Produce an exact transcription of the data, with the images left out.

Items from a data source
►
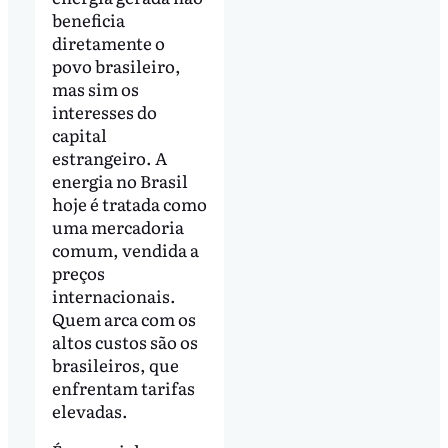
beneficia
diretamente o
povo brasileiro,
mas sim os
interesses do
capital
estrangeiro. A
energia no Brasil
hoje é tratada como
uma mercadoria
comum, vendida a
preços
internacionais.
Quem arca com os
altos custos são os
brasileiros, que
enfrentam tarifas
elevadas.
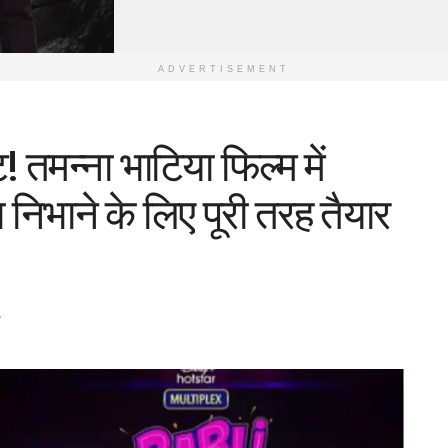
ADVERTISEMENT
तमन्ना भाटिया फिल्म में
िभाने के लिए पूरी तरह तैयार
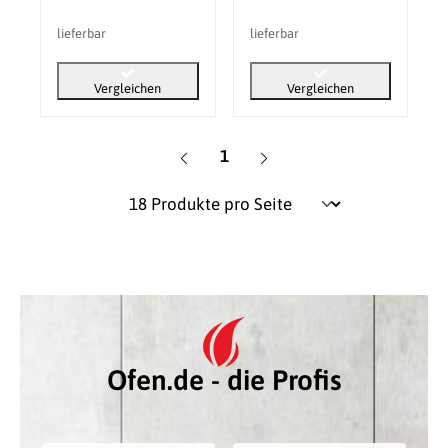
lieferbar
lieferbar
Vergleichen
Vergleichen
Seite
1
Ofen.de - die Profis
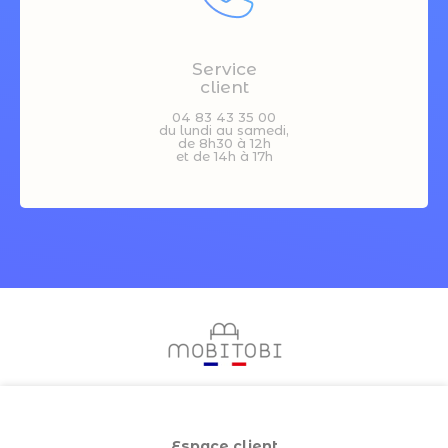
Service
client
04 83 43 35 00
du lundi au samedi,
de 8h30 à 12h
et de 14h à 17h
Espace client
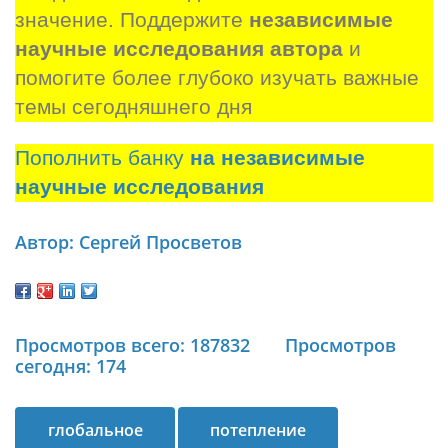
значение. Поддержите 
независимые 
научные исследования автора
 и 
помогите более глубоко изучать важные 
темы сегодняшнего дня
Пополнить банку
на независимые
научные исследования
Автор: Сергей Просветов
Просмотров всего: 187832
Просмотров
сегодня: 174
глобальное
потепление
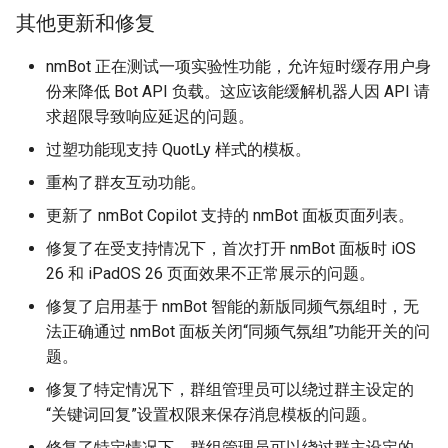
其他更新和修复
nmBot 正在测试一项实验性功能，允许短时缓存用户身
份来降低 Bot API 负载。这应该能缓解机器人因 API 请
求超限导致响应延迟的问题。
过塑功能现支持 QuotLy 样式的模板。
重构了群友互动功能。
更新了 nmBot Copilot 支持的 nmBot 面板页面列表。
修复了在受支持情况下，首次打开 nmBot 面板时 iOS
26 和 iPadOS 26 页面效果不正常展示的问题。
修复了启用基于 nmBot 智能的新版同频气氛组时，无
法正确通过 nmBot 面板关闭“同频气氛组”功能开关的问
题。
修复了特定情况下，群组管理员可以绕过群主设定的
“关键词回复”设置权限来保存消息模板的问题。
修复了特定情况下，群组管理员可以绕过群主设定的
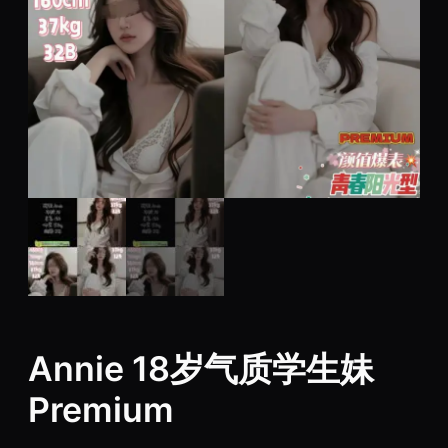
Annie 18岁气质学生妹
Premium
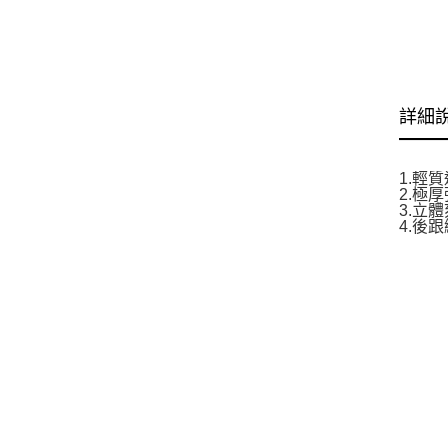
詳細
1.輕
2.極
3.立
4.後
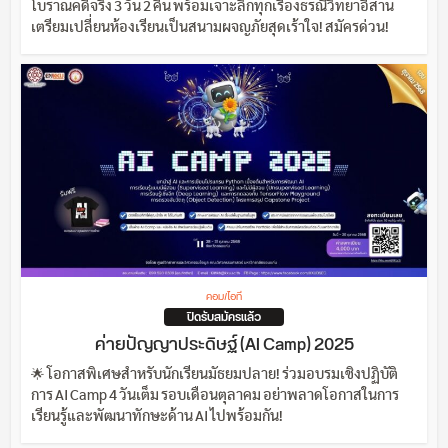
โบราณคดีจริง 3 วัน 2 คืน พร้อมเจาะลึกทุกเรื่องธรณีวิทยาอีสาน
เตรียมเปลี่ยนห้องเรียนเป็นสนามผจญภัยสุดเร้าใจ! สมัครด่วน!
คอม/ไอที
ปิดรับสมัครแล้ว
ค่ายปัญญาประดิษฐ์ (AI Camp) 2025
🌟 โอกาสพิเศษสำหรับนักเรียนมัธยมปลาย! ร่วมอบรมเชิงปฏิบัติ
การ AI Camp 4 วันเต็ม รอบเดือนตุลาคม อย่าพลาดโอกาสในการ
เรียนรู้และพัฒนาทักษะด้าน AI ไปพร้อมกัน!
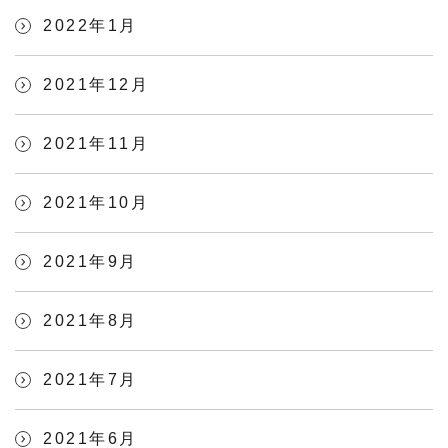
2022年1月
2021年12月
2021年11月
2021年10月
2021年9月
2021年8月
2021年7月
2021年6月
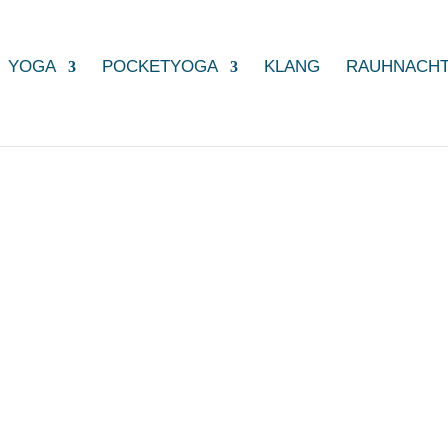
YOGA
POCKETYOGA
KLANG
RAUHNACH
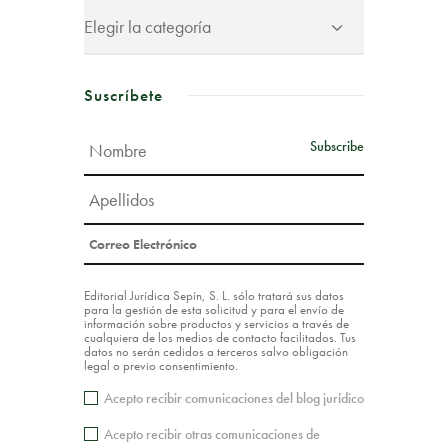
Suscríbete
Editorial Jurídica Sepín, S. L. sólo tratará sus datos
para la gestión de esta solicitud y para el envío de
información sobre productos y servicios a través de
cualquiera de los medios de contacto facilitados. Tus
datos no serán cedidos a terceros salvo obligación
legal o previo consentimiento.
Acepto recibir comunicaciones del blog jurídico
Acepto recibir otras comunicaciones de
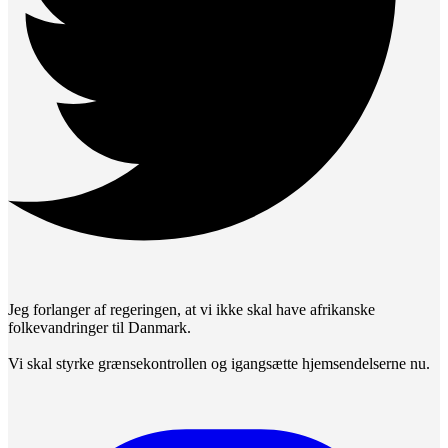
Jeg forlanger af regeringen, at vi ikke skal have afrikanske
folkevandringer til Danmark.
Vi skal styrke grænsekontrollen og igangsætte hjemsendelserne nu.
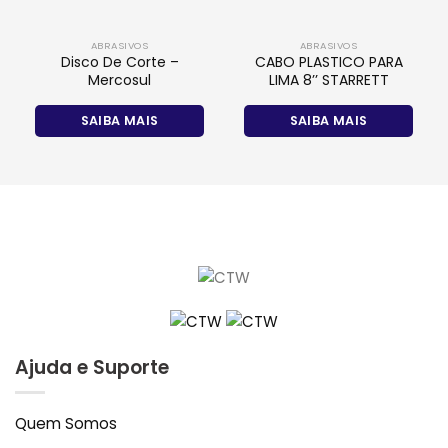
ABRASIVOS
ABRASIVOS
Disco De Corte –
CABO PLASTICO PARA
Mercosul
LIMA 8’’ STARRETT
SAIBA MAIS
SAIBA MAIS
Ajuda e Suporte
Quem Somos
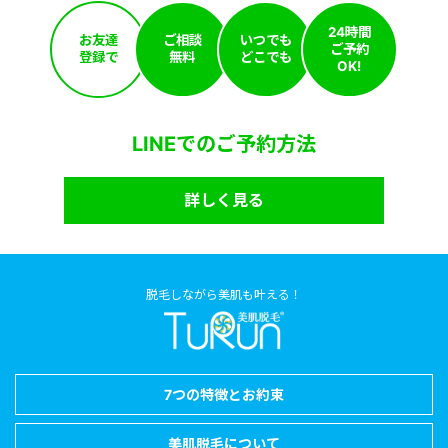
24時間
お友達
ご相談
いつでも
ご予約
登録で
無料
どこでも
OK!
LINEでのご予約方法
詳しく見る
脱毛しながら美肌も叶える！
7つの特徴とお約束
美肌脱毛について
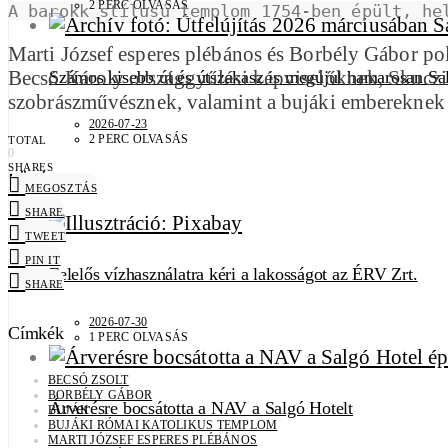
2 PERC OLVASÁS
A barokk stílusú templom 1754-ben épült, he
Marti József esperes plébános és Borbély Gábor po
Becsó Károly országgyűlési képviselőknek, Skuczi
Számos kisebb út és útszakasz is megújul hamarosan Sa
szobrászművésznek, valamint a bujáki embereknek 
2026-07-23
2 PERC OLVASÁS
TOTAL
0
SHARES
KÖZÉLET
MEGOSZTÁS
SHARE
TWEET
PIN IT
Felelős vízhasználatra kéri a lakosságot az ÉRV Zrt.
SHARE
2026-07-30
Címkék
1 PERC OLVASÁS
BECSÓ ZSOLT
BORBÉLY GÁBOR
Árverésre bocsátotta a NAV a Salgó Hotelt
BUJÁK
BUJÁKI RÓMAI KATOLIKUS TEMPLOM
MARTI JÓZSEF ESPERES PLÉBÁNOS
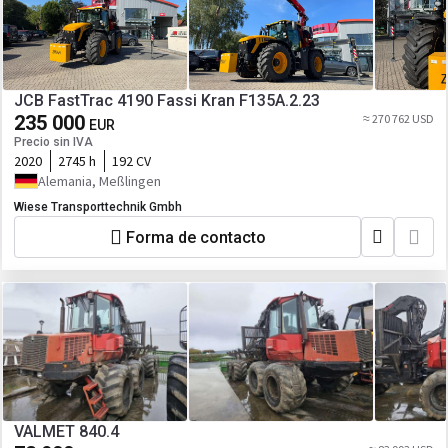
JCB FastTrac 4190 Fassi Kran F135A.2.23
235 000
≈ 270 762 USD
EUR
Precio sin IVA
2020
2745 h
192 CV
Alemania, Meßlingen
Wiese Transporttechnik Gmbh
Forma de contacto
VALMET 840.4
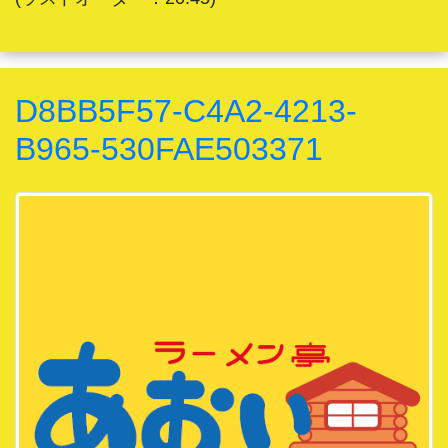
D8BB5F57-C4A2-4213-
B965-530FAE503371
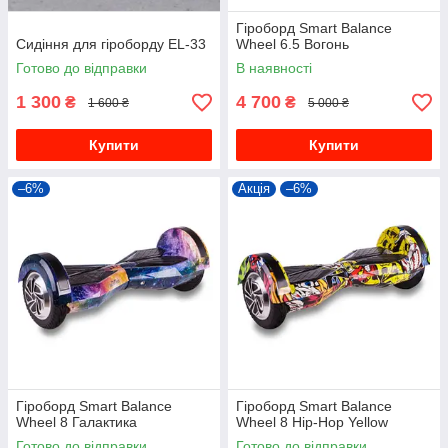
Гіроборд Smart Balance
Сидіння для гіроборду EL-33
Wheel 6.5 Вогонь
Готово до відправки
В наявності
1 300
4 700
₴
₴
1 600 ₴
5 000 ₴
Купити
Купити
–6%
Акція
–6%
Гіроборд Smart Balance
Гіроборд Smart Balance
Wheel 8 Галактика
Wheel 8 Hip-Hop Yellow
Готово до відправки
Готово до відправки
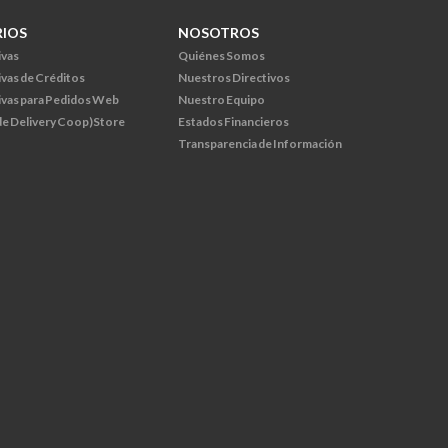
RIOS
NOSOTROS
ivas
Quiénes Somos
ivas de Créditos
Nuestros Directivos
ivas para Pedidos Web
Nuestro Equipo
 de Delivery Coop)Store
Estados Financieros
Transparencia de Información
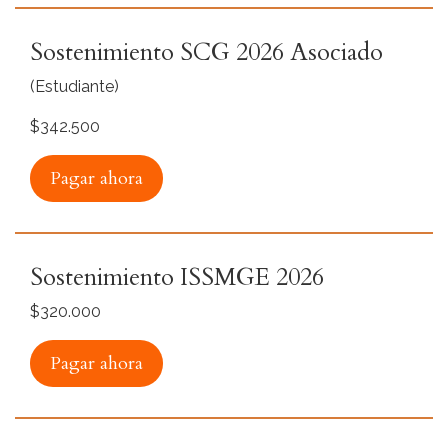
Sostenimiento SCG 2026 Asociado
(Estudiante)
$342.500
Pagar ahora
Sostenimiento ISSMGE 2026
$320.000
Pagar ahora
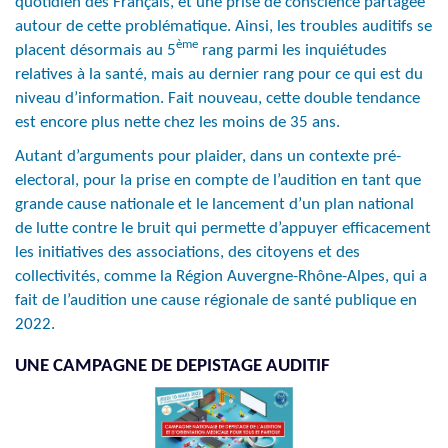
quotidien des Français, et une prise de conscience partagée
autour de cette problématique. Ainsi, les troubles auditifs se
ème
placent désormais au 5
rang parmi les inquiétudes
relatives à la santé, mais au dernier rang pour ce qui est du
niveau d’information. Fait nouveau, cette double tendance
est encore plus nette chez les moins de 35 ans.
Autant d’arguments pour plaider, dans un contexte pré-
electoral, pour la prise en compte de l’audition en tant que
grande cause nationale et le lancement d’un plan national
de lutte contre le bruit qui permette d’appuyer efficacement
les initiatives des associations, des citoyens et des
collectivités, comme la Région Auvergne-Rhône-Alpes, qui a
fait de l’audition une cause régionale de santé publique en
2022.
UNE CAMPAGNE DE DEPISTAGE AUDITIF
◄
_Solution_.
beneficia
diretamente o
povo brasileiro,
mas sim os
interesses do
capital
estrangeiro. A
energia no Brasil
hoje é tratada como
uma mercadoria
comum, vendida a
preços
internacionais.
Quem arca com os
altos custos são os
brasileiros, que
enfrentam tarifas
elevadas.
ADVERTISEMENT
तमन्ना भाटिया फिल्म में
िभाने के लिए पूरी तरह तैयार
lieferbar
lieferbar
Vergleichen
Vergleichen
Seite
1
Ofen.de - die Profis
Service
client
04 83 43 35 00
du lundi au samedi,
de 8h30 à 12h
et de 14h à 17h
Espace client
значение. Поддержите 
независимые 
научные исследования автора
 и 
помогите более глубоко изучать важные 
темы сегодняшнего дня
Пополнить банку
на независимые
научные исследования
Автор: Сергей Просветов
Просмотров всего: 187832
Просмотров
сегодня: 174
глобальное
потепление
其他更新和修复
nmBot 正在测试一项实验性功能，允许短时缓存用户身
份来降低 Bot API 负载。这应该能缓解机器人因 API 请
求超限导致响应延迟的问题。
过塑功能现支持 QuotLy 样式的模板。
重构了群友互动功能。
更新了 nmBot Copilot 支持的 nmBot 面板页面列表。
修复了在受支持情况下，首次打开 nmBot 面板时 iOS
26 和 iPadOS 26 页面效果不正常展示的问题。
修复了启用基于 nmBot 智能的新版同频气氛组时，无
法正确通过 nmBot 面板关闭“同频气氛组”功能开关的问
题。
修复了特定情况下，群组管理员可以绕过群主设定的
“关键词回复”设置权限来保存消息模板的问题。
修复了特定情况下，群组管理员可以绕过群主设定的
Annie 18岁气质学生妹
Premium
詳細
1.輕
2.極
3.立
4.後
โบราณคดีจริง 3 วัน 2 คืน พร้อมเจาะลึกทุกเรื่องธรณีวิทยาอีสาน
เตรียมเปลี่ยนห้องเรียนเป็นสนามผจญภัยสุดเร้าใจ! สมัครด่วน!
คอม/ไอที
ปิดรับสมัครแล้ว
ค่ายปัญญาประดิษฐ์ (AI Camp) 2025
🌟 โอกาสพิเศษสำหรับนักเรียนมัธยมปลาย! ร่วมอบรมเชิงปฏิบัติ
การ AI Camp 4 วันเต็ม รอบเดือนตุลาคม อย่าพลาดโอกาสในการ
เรียนรู้และพัฒนาทักษะด้าน AI ไปพร้อมกัน!
2022年1月
2021年12月
2021年11月
2021年10月
2021年9月
2021年8月
2021年7月
2021年6月
YOGA
POCKETYOGA
KLANG
RAUHNACH
Suscríbete
Editorial Jurídica Sepín, S. L. sólo tratará sus datos
para la gestión de esta solicitud y para el envío de
información sobre productos y servicios a través de
cualquiera de los medios de contacto facilitados. Tus
datos no serán cedidos a terceros salvo obligación
legal o previo consentimiento.
Acepto recibir comunicaciones del blog jurídico
Acepto recibir otras comunicaciones de
Jeg forlanger af regeringen, at vi ikke skal have afrikanske
folkevandringer til Danmark.
Vi skal styrke grænsekontrollen og igangsætte hjemsendelserne nu.
ABRASIVOS
ABRASIVOS
Disco De Corte –
CABO PLASTICO PARA
Mercosul
LIMA 8’’ STARRETT
SAIBA MAIS
SAIBA MAIS
Ajuda e Suporte
Quem Somos
24時間
お友達
ご相談
いつでも
ご予約
登録で
無料
どこでも
OK!
LINEでのご予約方法
詳しく見る
脱毛しながら美肌も叶える！
7つの特徴とお約束
美肌脱毛について
2 PERC OLVASÁS
A barokk stílusú templom 1754-ben épült, he
Marti József esperes plébános és Borbély Gábor po
Becsó Károly országgyűlési képviselőknek, Skuczi
Számos kisebb út és útszakasz is megújul hamarosan Sa
szobrászművésznek, valamint a bujáki embereknek 
2026-07-23
2 PERC OLVASÁS
TOTAL
0
SHARES
KÖZÉLET
MEGOSZTÁS
SHARE
TWEET
PIN IT
Felelős vízhasználatra kéri a lakosságot az ÉRV Zrt.
SHARE
2026-07-30
Címkék
1 PERC OLVASÁS
BECSÓ ZSOLT
BORBÉLY GÁBOR
Árverésre bocsátotta a NAV a Salgó Hotelt
BUJÁK
BUJÁKI RÓMAI KATOLIKUS TEMPLOM
MARTI JÓZSEF ESPERES PLÉBÁNOS
JCB FastTrac 4190 Fassi Kran F135A.2.23
235 000
≈ 270 762 USD
EUR
Precio sin IVA
2020
2745 h
192 CV
Alemania, Meßlingen
Wiese Transporttechnik Gmbh
Forma de contacto
VALMET 840.4
D8BB5F57-C4A2-4213-
B965-530FAE503371
Гіроборд Smart Balance
Сидіння для гіроборду EL-33
Wheel 6.5 Вогонь
Готово до відправки
В наявності
1 300
4 700
₴
₴
1 600 ₴
5 000 ₴
Купити
Купити
–6%
Акція
–6%
Гіроборд Smart Balance
Гіроборд Smart Balance
Wheel 8 Галактика
Wheel 8 Hip-Hop Yellow
Готово до відправки
Готово до відправки
RIOS
NOSOTROS
ivas
Quiénes Somos
ivas de Créditos
Nuestros Directivos
ivas para Pedidos Web
Nuestro Equipo
 de Delivery Coop)Store
Estados Financieros
Transparencia de Información
Sostenimiento SCG 2026 Asociado
(Estudiante)
$342.500
Pagar ahora
Sostenimiento ISSMGE 2026
$320.000
Pagar ahora
quotidien des Français, et une prise de conscience partagée
autour de cette problématique. Ainsi, les troubles auditifs se
ème
placent désormais au 5
rang parmi les inquiétudes
relatives à la santé, mais au dernier rang pour ce qui est du
niveau d’information. Fait nouveau, cette double tendance
est encore plus nette chez les moins de 35 ans.
Autant d’arguments pour plaider, dans un contexte pré-
electoral, pour la prise en compte de l’audition en tant que
grande cause nationale et le lancement d’un plan national
de lutte contre le bruit qui permette d’appuyer efficacement
les initiatives des associations, des citoyens et des
collectivités, comme la Région Auvergne-Rhône-Alpes, qui a
fait de l’audition une cause régionale de santé publique en
2022.
UNE CAMPAGNE DE DEPISTAGE AUDITIF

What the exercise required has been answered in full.